The enigma of defining “symptomatic” CMV babies according to neuroradiological findings
Objective. Brain Magnetic Resonance Imaging (MRI) is not widely used as a gold standard for categorizing minor abnormalities (like diffuse excessive hypersignal signal intensities, DEHSI) as a sign of late in pregnancy CMV infections highlighting inflammation of white matter. We consider DEHSI as a sign of CMV “symptomatic” infections together with germinolytic pseudocysts as we cannot exclude that these babies may develop long-term neurological sequelae. Our analysis aims to track the prevalence of these abnormalities and observe our attitude in offering drug treatment.
Materials and Methods. This was a retrospective cohort study of CMV infections referred between 2012 and 2022.

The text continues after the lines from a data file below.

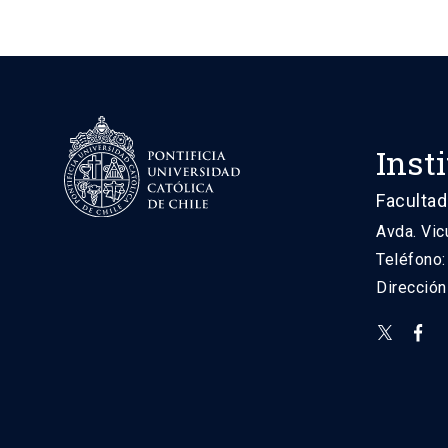
Inst
Facultad
Avda. Vic
Teléfono
Direcció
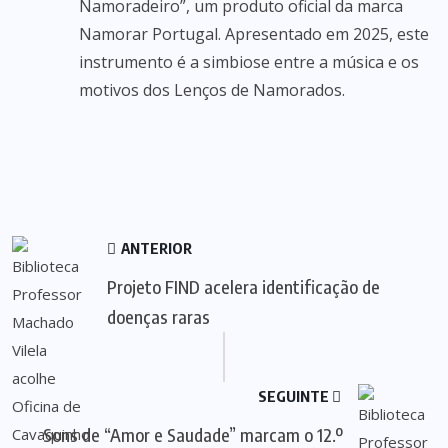
Namoradeiro”, um produto oficial da marca
Namorar Portugal. Apresentado em 2025, este
instrumento é a simbiose entre a música e os
motivos dos Lenços de Namorados.
ANTERIOR
Projeto FIND acelera identificação de
doenças raras
SEGUINTE
Sons de “Amor e Saudade” marcam o 12.º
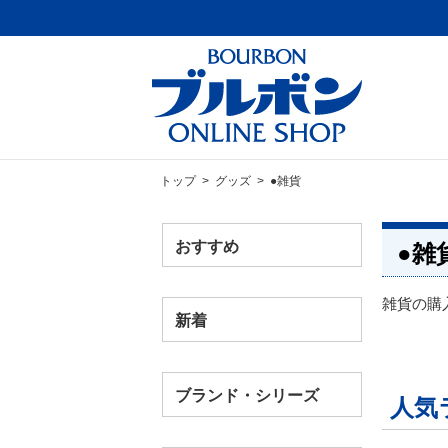
トップ
>
グッズ
> ●雑貨
おすすめ
●雑
雑貨の購
新着
ブランド・シリーズ
人気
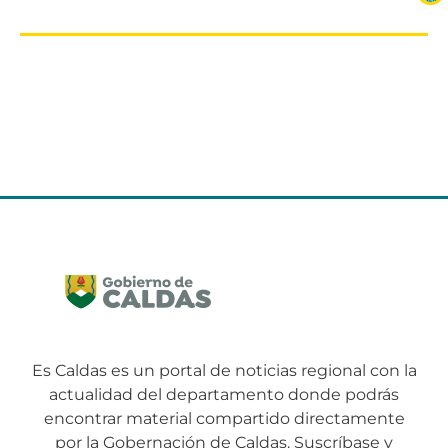
Es Caldas es un portal de noticias regional con la
actualidad del departamento donde podrás
encontrar material compartido directamente
por la Gobernación de Caldas. Suscríbase y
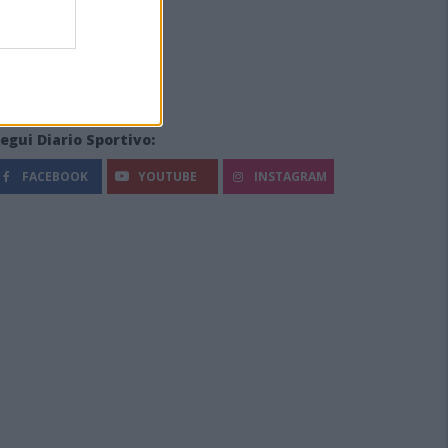
egui Diario Sportivo:
FACEBOOK
YOUTUBE
INSTAGRAM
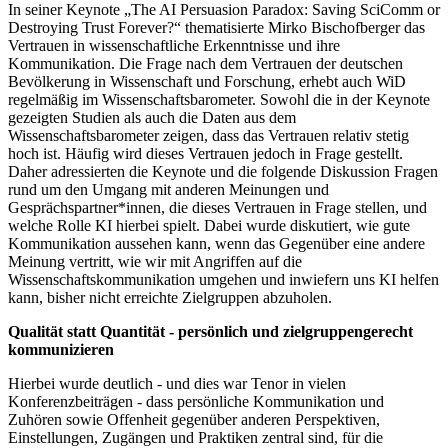
In seiner Keynote „The AI Persuasion Paradox: Saving SciComm or
Destroying Trust Forever?“ thematisierte Mirko Bischofberger das
Vertrauen in wissenschaftliche Erkenntnisse und ihre
Kommunikation. Die Frage nach dem Vertrauen der deutschen
Bevölkerung in Wissenschaft und Forschung, erhebt auch WiD
regelmäßig im Wissenschaftsbarometer. Sowohl die in der Keynote
gezeigten Studien als auch die Daten aus dem
Wissenschaftsbarometer zeigen, dass das Vertrauen relativ stetig
hoch ist. Häufig wird dieses Vertrauen jedoch in Frage gestellt.
Daher adressierten die Keynote und die folgende Diskussion Fragen
rund um den Umgang mit anderen Meinungen und
Gesprächspartner*innen, die dieses Vertrauen in Frage stellen, und
welche Rolle KI hierbei spielt. Dabei wurde diskutiert, wie gute
Kommunikation aussehen kann, wenn das Gegenüber eine andere
Meinung vertritt, wie wir mit Angriffen auf die
Wissenschaftskommunikation umgehen und inwiefern uns KI helfen
kann, bisher nicht erreichte Zielgruppen abzuholen.
Qualität statt Quantität - persönlich und zielgruppengerecht
kommunizieren
Hierbei wurde deutlich - und dies war Tenor in vielen
Konferenzbeiträgen - dass persönliche Kommunikation und
Zuhören sowie Offenheit gegenüber anderen Perspektiven,
Einstellungen, Zugängen und Praktiken zentral sind, für die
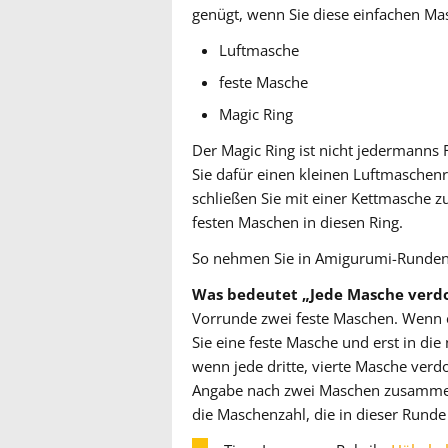
genügt, wenn Sie diese einfachen Ma
Luftmasche
feste Masche
Magic Ring
Der Magic Ring ist nicht jedermanns 
Sie dafür einen kleinen Luftmaschen
schließen Sie mit einer Kettmasche z
festen Maschen in diesen Ring.
So nehmen Sie in Amigurumi-Runden
Was bedeutet „Jede Masche verd
Vorrunde zwei feste Maschen. Wenn e
Sie eine feste Masche und erst in die
wenn jede dritte, vierte Masche ver
Angabe nach zwei Maschen zusammen
die Maschenzahl, die in dieser Runde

Results. We included 54 full-term infants; 34/54 (62.9%) were defined “symptomatic” and offered antiviral treatment. Severe brain abnormalities were present in 11/34 of symptomatic newborns (32.3%), while in the remaining 23/34 cases (67.6%) only mild abnormalities were detectable. Minor neuroradiological changes were in 24% (13/54) of newborns as the sole sign of disease moving us to offer treatment. Antiviral treatment was accepted by parents in only 3 of the aforementioned 13 cases. Overall, antiviral therapy was performed in 17/34 symptomatic cases (50%).
Conclusions. We showed a surprisingly high number of babies “named” symptomatic for CMV infections thanks to the mild US or MRI detectable brain abnormalities. We remain uncertain of the reasons for the high number of parents not accepting antiviral therapy. We believe we should offer antiviral treatment via a multicenter prospective trial with different groups of “symptomatic” babies, one based on US compared to MRI to diagnose mild abnormalities (respectively germinolytic pseudocysts vs DEHSI).